"""

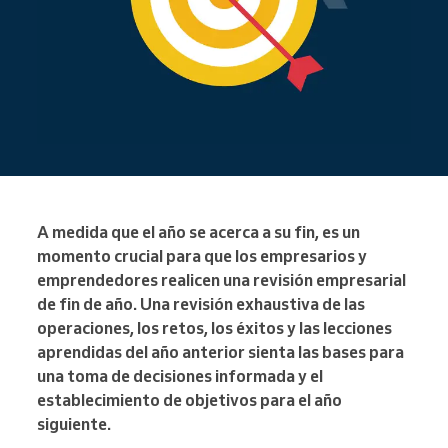
A medida que el año se acerca a su fin, es un
momento crucial para que los empresarios y
emprendedores realicen una revisión empresarial
de fin de año. Una revisión exhaustiva de las
operaciones, los retos, los éxitos y las lecciones
aprendidas del año anterior sienta las bases para
una toma de decisiones informada y el
establecimiento de objetivos para el año
siguiente.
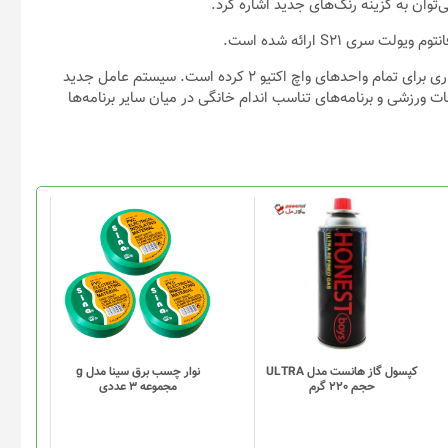
ی S۲۱ ارائه شده است.
علاوه بر این، سامسونگ شروع به انتشار یک به روزرسانی بزرگ نرم افزاری برای تمام واحد‌های واچ اکتیو ۲ کرده است. سیستم عامل جدید
زشی و برنامه‌های تناسب اندام خانگی در میان سایر برنامه‌ها
کپسول گاز هانست مدل ULTRA
نوار چسب برق سینا مدل g
حجم 220 گرم
مجموعه 3 عددی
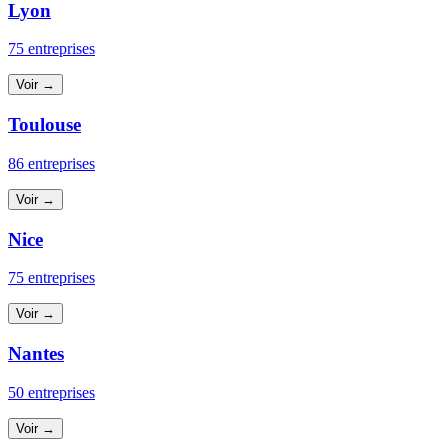
Lyon
75 entreprises
Voir →
Toulouse
86 entreprises
Voir →
Nice
75 entreprises
Voir →
Nantes
50 entreprises
Voir →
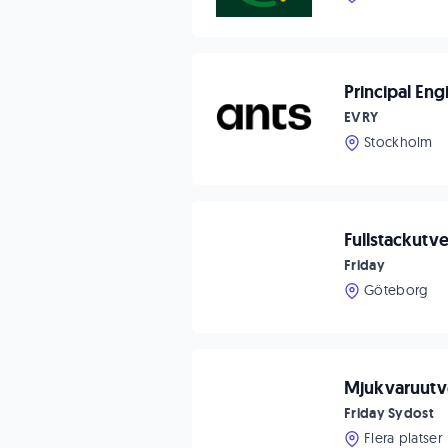
Principal Engi
EVRY
Stockholm
Fullstackutv
Friday
Göteborg
Mjukvaruutve
Friday Sydost
Flera platser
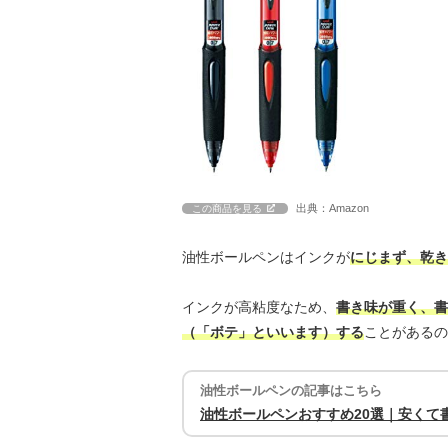
出典：Amazon
この商品を見る
油性ボールペンはインクが
にじまず、乾き
インクが高粘度なため、
書き味が重く、書
（「ボテ」といいます）する
ことがあるの
油性ボールペンの記事はこちら
油性ボールペンおすすめ20選｜安くて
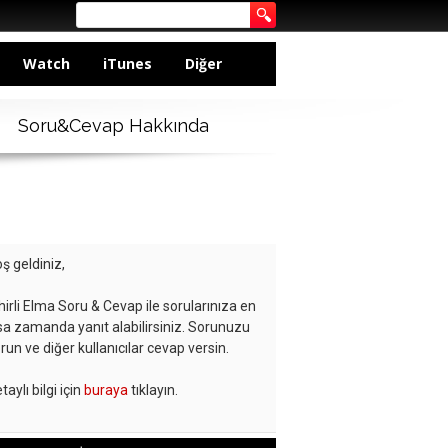
Watch
iTunes
Diğer
Soru&Cevap Hakkında
ş geldiniz,
hirli Elma Soru & Cevap ile sorularınıza en
sa zamanda yanıt alabilirsiniz. Sorunuzu
run ve diğer kullanıcılar cevap versin.
taylı bilgi için
buraya
tıklayın.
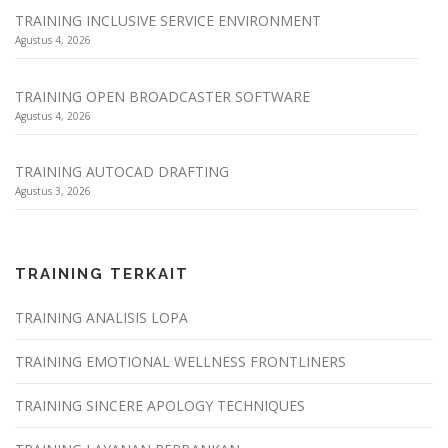
TRAINING INCLUSIVE SERVICE ENVIRONMENT
Agustus 4, 2026
TRAINING OPEN BROADCASTER SOFTWARE
Agustus 4, 2026
TRAINING AUTOCAD DRAFTING
Agustus 3, 2026
TRAINING TERKAIT
TRAINING ANALISIS LOPA
TRAINING EMOTIONAL WELLNESS FRONTLINERS
TRAINING SINCERE APOLOGY TECHNIQUES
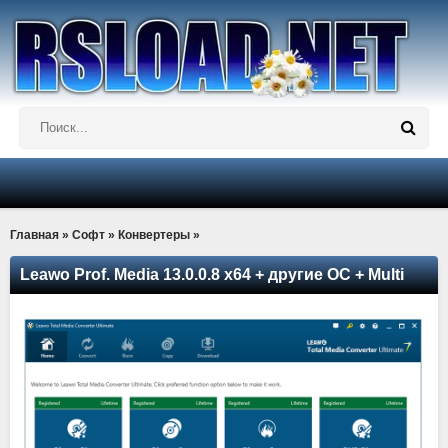
Главная
»
Софт
»
Конвертеры
»
Leawo Prof. Media 13.0.0.8 x64 + другие ОС + Multi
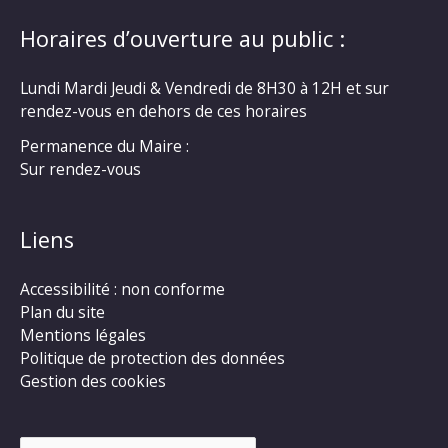
Horaires d’ouverture au public :
Lundi Mardi Jeudi & Vendredi de 8H30 à 12H et sur
rendez-vous en dehors de ces horaires
Permanence du Maire :
Sur rendez-vous
Liens
Accessibilité : non conforme
Plan du site
Mentions légales
Politique de protection des données
Gestion des cookies
Rechercher :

"""

| Task directions |
Scan the records for the string "TRAINING" and show every line that contains it.

| Worked solution |
TRAINING INCLUSIVE SERVICE ENVIRONMENT
TRAINING OPEN BROADCASTER SOFTWARE
TRAINING AUTOCAD DRAFTING
TRAINING TERKAIT
TRAINING ANALISIS LOPA
TRAINING EMOTIONAL WELLNESS FRONTLINERS
TRAINING SINCERE APOLOGY TECHNIQUES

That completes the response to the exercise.